RECORDS SUPPLIED START
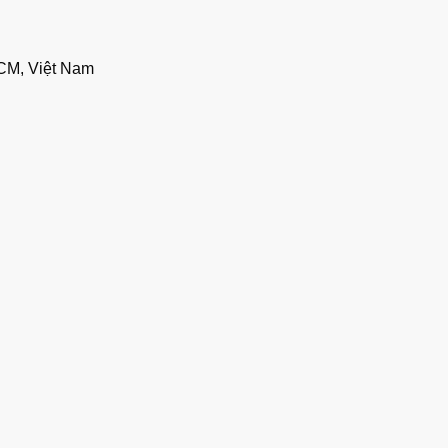
CM, Việt Nam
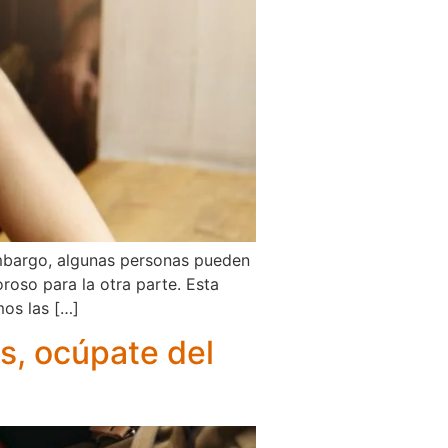
 embargo, algunas personas pueden
roso para la otra parte. Esta
mos las […]
s, ocúpate del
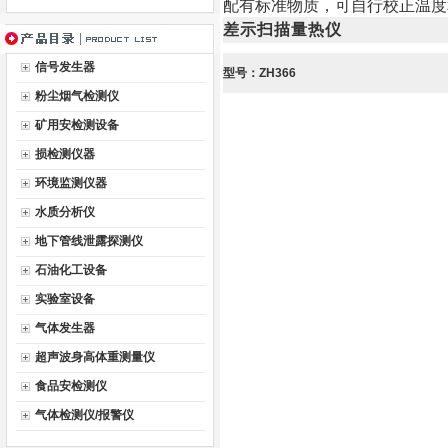
配有标准物质，可自行校正温度
差示扫描量热仪
信号发生器
型号：ZH366
粉尘烟气检测仪
矿用安检测设备
损检测仪器
环境监测仪器
水质分析仪
地下管线泄露探测仪
石油化工设备
实验室设备
气体发生器
超声波身高体重测量仪
食品安检测仪
气体检测仪/报警仪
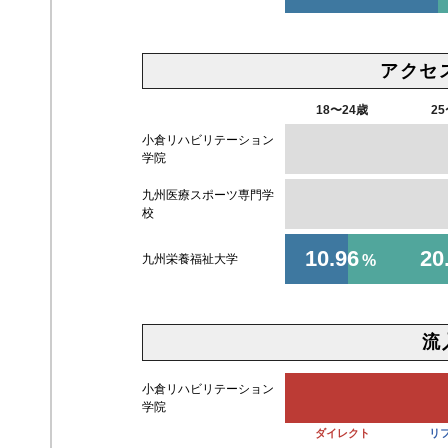
アクセ
18〜24歳
2
小倉リハビリテーション
学院
九州医療スポーツ専門学
校
10.96
20
九州栄養福祉大学
%
流
小倉リハビリテーション
学院
ダイレクト
リ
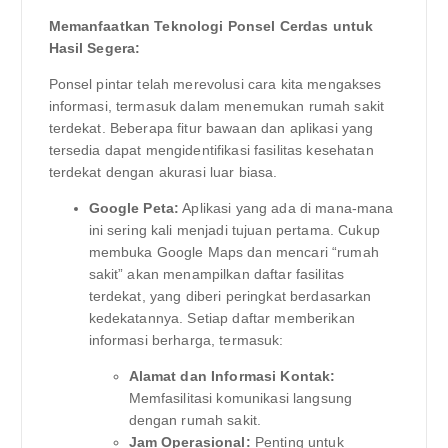
Memanfaatkan Teknologi Ponsel Cerdas untuk
Hasil Segera:
Ponsel pintar telah merevolusi cara kita mengakses
informasi, termasuk dalam menemukan rumah sakit
terdekat. Beberapa fitur bawaan dan aplikasi yang
tersedia dapat mengidentifikasi fasilitas kesehatan
terdekat dengan akurasi luar biasa.
Google Peta:
Aplikasi yang ada di mana-mana
ini sering kali menjadi tujuan pertama. Cukup
membuka Google Maps dan mencari “rumah
sakit” akan menampilkan daftar fasilitas
terdekat, yang diberi peringkat berdasarkan
kedekatannya. Setiap daftar memberikan
informasi berharga, termasuk:
Alamat dan Informasi Kontak:
Memfasilitasi komunikasi langsung
dengan rumah sakit.
Jam Operasional:
Penting untuk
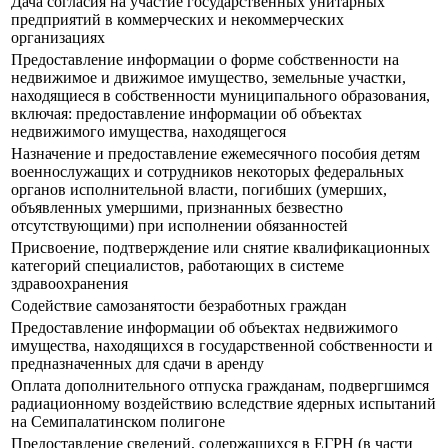
Дача согласия на участие государственных унитарных
предприятий в коммерческих и некоммерческих
организациях
Предоставление информации о форме собственности на
недвижимое и движимое имущество, земельные участки,
находящиеся в собственности муниципального образования,
включая: предоставление информации об объектах
недвижимого имущества, находящегося
Назначение и предоставление ежемесячного пособия детям
военнослужащих и сотрудников некоторых федеральных
органов исполнительной власти, погибших (умерших,
объявленных умершими, признанных безвестно
отсутствующими) при исполнении обязанностей
Присвоение, подтверждение или снятие квалификационных
категорий специалистов, работающих в системе
здравоохранения
Содействие самозанятости безработных граждан
Предоставление информации об объектах недвижимого
имущества, находящихся в государственной собственности и
предназначенных для сдачи в аренду
Оплата дополнительного отпуска гражданам, подвергшимся
радиационному воздействию вследствие ядерных испытаний
на Семипалатинском полигоне
Предоставление сведений, содержащихся в ЕГРН (в части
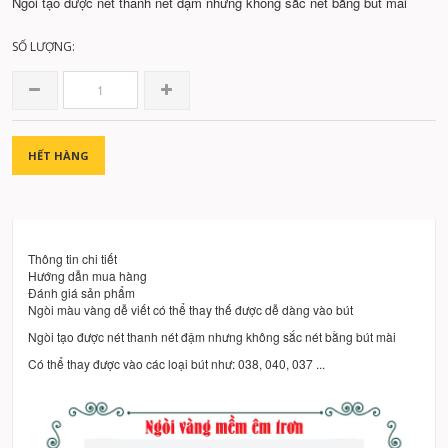
Ngòi tạo được nét thanh nét đậm nhưng không sắc nét bằng bút mài
SỐ LƯỢNG:
HẾT HÀNG
Thông tin chi tiết
Hướng dẫn mua hàng
Đánh giá sản phẩm
Ngòi màu vàng dễ viết có thể thay thế được dễ dàng vào bút
Ngòi tạo được nét thanh nét đậm nhưng không sắc nét bằng bút mài
Có thể thay được vào các loại bút như: 038, 040, 037 ...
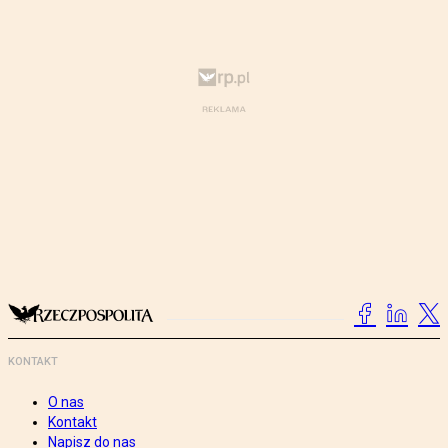
KONTAKT
O nas
Kontakt
Napisz do nas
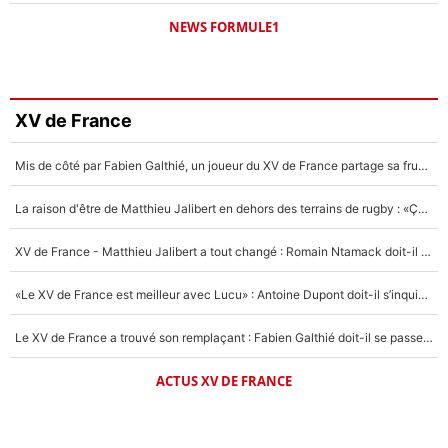
NEWS FORMULE1
XV de France
Mis de côté par Fabien Galthié, un joueur du XV de France partage sa frustration : «ils ne me l’ont pas dit tout de suite»
La raison d'être de Matthieu Jalibert en dehors des terrains de rugby : «Ça m'atteint autant que si tu touches à un membre de ma famille»
XV de France - Matthieu Jalibert a tout changé : Romain Ntamack doit-il s’inquiéter pour sa place à un an de la Coupe du monde ?
«Le XV de France est meilleur avec Lucu» : Antoine Dupont doit-il s’inquiéter pour sa place ?
Le XV de France a trouvé son remplaçant : Fabien Galthié doit-il se passer d'Antoine Dupont ?
ACTUS XV DE FRANCE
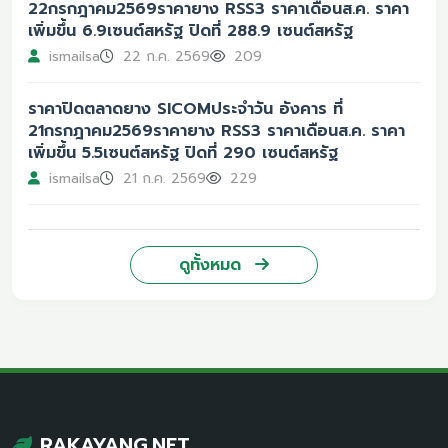
22กรกฎาคม2569ราคายาง RSS3 ราคาเดือนส.ค. ราคา
เพิ่มขึ้น 6.9เซนต์สหรัฐ ปิดที่ 288.9 เซนต์สหรัฐ
ismailsa
22 ก.ค. 2569
209
ราคาปิดตลาดยาง SICOMประจำวัน อังคาร ที่
21กรกฎาคม2569ราคายาง RSS3 ราคาเดือนส.ค. ราคา
เพิ่มขึ้น 5.5เซนต์สหรัฐ ปิดที่ 290 เซนต์สหรัฐ
ismailsa
21 ก.ค. 2569
229
ดูทั้งหมด
RAKAYANG.NET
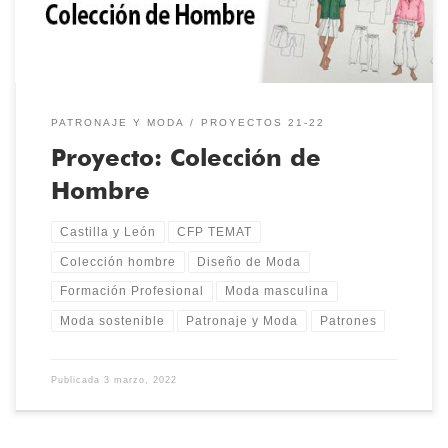
PATRONAJE Y MODA
PROYECTOS 21-22
Proyecto: Colección de
Hombre
Castilla y León
CFP TEMAT
Colección hombre
Diseño de Moda
Formación Profesional
Moda masculina
Moda sostenible
Patronaje y Moda
Patrones
Publicada
3 marzo, 2022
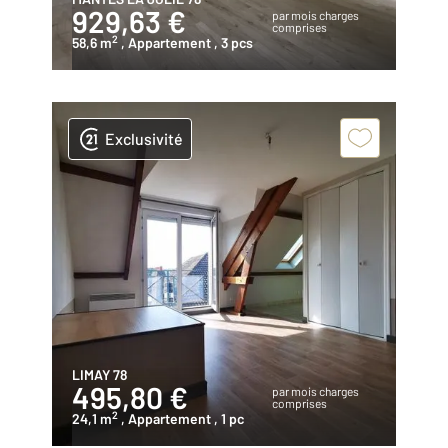
929,63 €
par mois charges
comprises
2
58,6 m
, Appartement
, 3 pcs
Exclusivité
LIMAY 78
495,80 €
par mois charges
comprises
2
24,1 m
, Appartement
, 1 pc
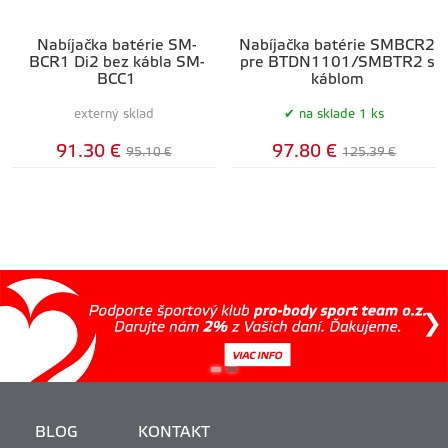
Nabíjačka batérie SM-
Nabíjačka batérie SMBCR2
BCR1 Di2 bez kábla SM-
pre BTDN1101/SMBTR2 s
BCC1
káblom
externý sklad
na sklade 1 ks
91.30 €
97.80 €
95.10 €
125.39 €
BLOG
KONTAKT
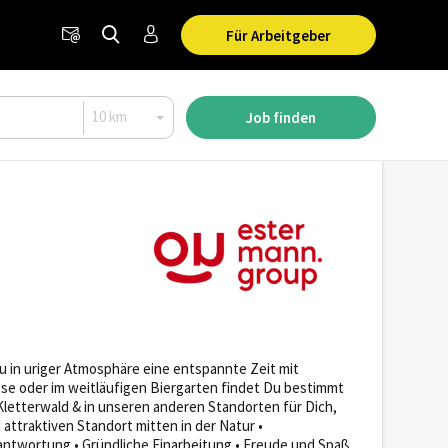
Für Arbeitgeber
Job finden
 Du in uriger Atmosphäre eine entspannte Zeit mit
sse oder im weitläufigen Biergarten findet Du bestimmt
m Kletterwald & in unseren anderen Standorten für Dich,
 attraktiven Standort mitten in der Natur •
ntwortung • Gründliche Einarbeitung • Freude und Spaß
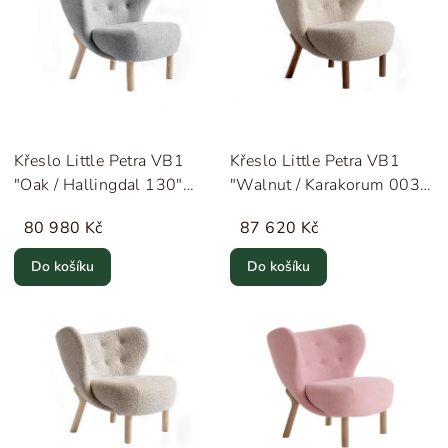
Křeslo Little Petra VB1
Křeslo Little Petra VB1
"Oak / Hallingdal 130"
"Walnut / Karakorum 003"
&Tradition
&Tradition
80 980 Kč
87 620 Kč
Do košíku
Do košíku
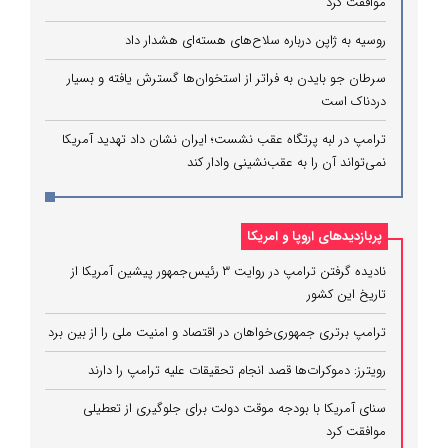
موافقت کرد
روسیه به ژاپن درباره سلاح‌های هسته‌ای هشدار داد
سرطان جو بایدن به فراتر از استخوان‌ها گسترش یافته و بسیار
دردناک است
ترامپ در لبه پرتگاه عقب نشست؛ ایران نشان داد تهدید آمریکا
نمی‌تواند آن را به عقب‌نشینی وادار کند
پربازدیدهای اروپا و امریکا
نادیده گرفتن ترامپ در روایت ۳ رئیس‌جمهور پیشین آمریکا از
تاریخ این کشور
ترامپ برتری جمهوری‌خواهان در اقتصاد و امنیت ملی را از بین برد
رویترز: دموکرات‌ها قصد انجام تحقیقات علیه ترامپ را دارند
سنای آمریکا با بودجه موقت دولت برای جلوگیری از تعطیلی
موافقت کرد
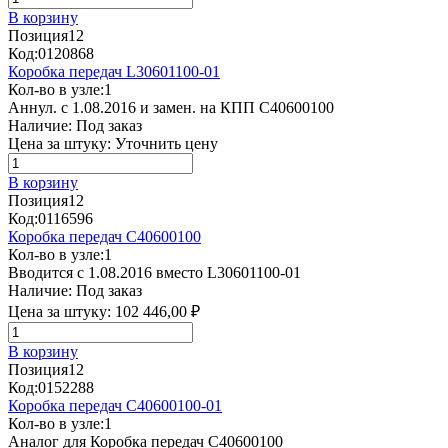
В корзину
Позиция
12
Код:
0120868
Коробка передач L30601100-01
Кол-во в узле:
1
Аннул. с 1.08.2016 и замен. на КПП С40600100
Наличие:
Под заказ
Цена за штуку:
Уточнить цену
В корзину
Позиция
12
Код:
0116596
Коробка передач C40600100
Кол-во в узле:
1
Вводится с 1.08.2016 вместо L30601100-01
Наличие:
Под заказ
Цена за штуку:
102 446,00 ₽
В корзину
Позиция
12
Код:
0152288
Коробка передач C40600100-01
Кол-во в узле:
1
Аналог для Коробка передач C40600100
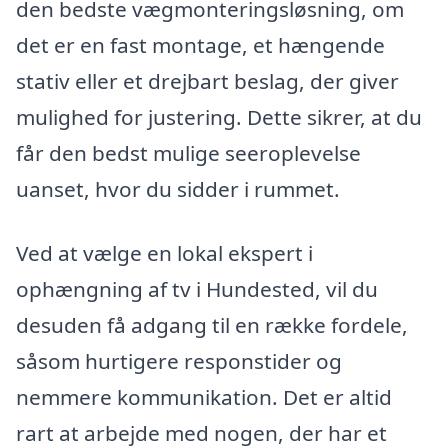
den bedste vægmonteringsløsning, om
det er en fast montage, et hængende
stativ eller et drejbart beslag, der giver
mulighed for justering. Dette sikrer, at du
får den bedst mulige seeroplevelse
uanset, hvor du sidder i rummet.
Ved at vælge en lokal ekspert i
ophængning af tv i Hundested, vil du
desuden få adgang til en række fordele,
såsom hurtigere responstider og
nemmere kommunikation. Det er altid
rart at arbejde med nogen, der har et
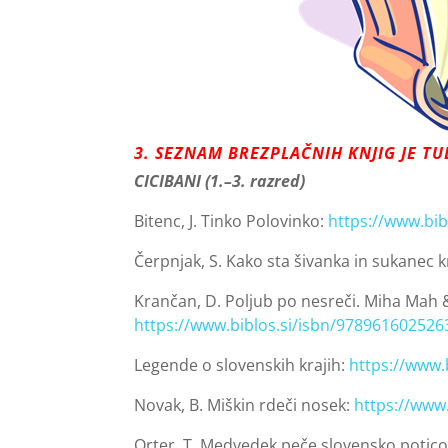
3. SEZNAM BREZPLAČNIH KNJIG JE TU
CICIBANI (1.–3. razred)
Bitenc, J. Tinko Polovinko:
https://www.bi
Čerpnjak, S. Kako sta šivanka in sukanec 
Krančan, D. Poljub po nesreči. Miha Mah
https://www.biblos.si/isbn/978961602526
Legende o slovenskih krajih:
https://www.
Novak, B. Miškin rdeči nosek:
https://www
Orter, T. Medvedek peče slovensko potic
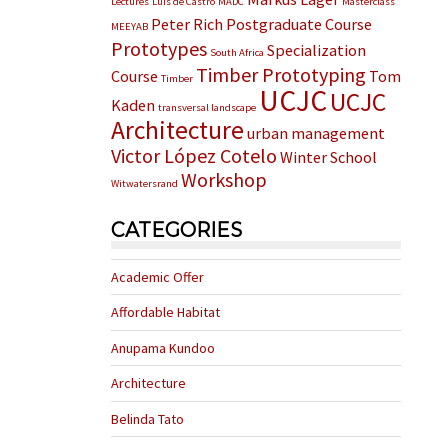
Lectures
Luis de Castro
MADC
Masterclass
Peter Rich
Postgraduate Course
MEEYAB
Prototypes
Specialization
South Africa
Timber Prototyping
Course
Tom
Timber
UCJC
UCJC
Kaden
transversal landscape
Architecture
urban management
Victor López Cotelo
Winter School
Workshop
Witwatersrand
CATEGORIES
Academic Offer
Affordable Habitat
Anupama Kundoo
Architecture
Belinda Tato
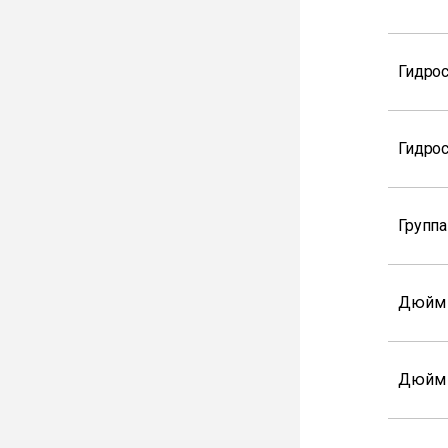
Гидрос
Гидрос
Группа
Дюйм
Дюйм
RECORDS SUPPLIED END
## WORK TO BE COMPLETED
All lines above starting at the one with "BCR1 Di2 bez" and ending at the one with "attraktiven Standort mitten in der Natur •", inclusive, are to be printed again exactly, with the pictures left out.

## SOLUTION FOR THIS EXERCISE
BCR1 Di2 bez kábla SM-
pre BTDN1101/SMBTR2 s
BCC1
káblom
externý sklad
na sklade 1 ks
91.30 €
97.80 €
95.10 €
125.39 €
BLOG
KONTAKT
Für Arbeitgeber
Job finden
 Du in uriger Atmosphäre eine entspannte Zeit mit
sse oder im weitläufigen Biergarten findet Du bestimmt
m Kletterwald & in unseren anderen Standorten für Dich,
 attraktiven Standort mitten in der Natur •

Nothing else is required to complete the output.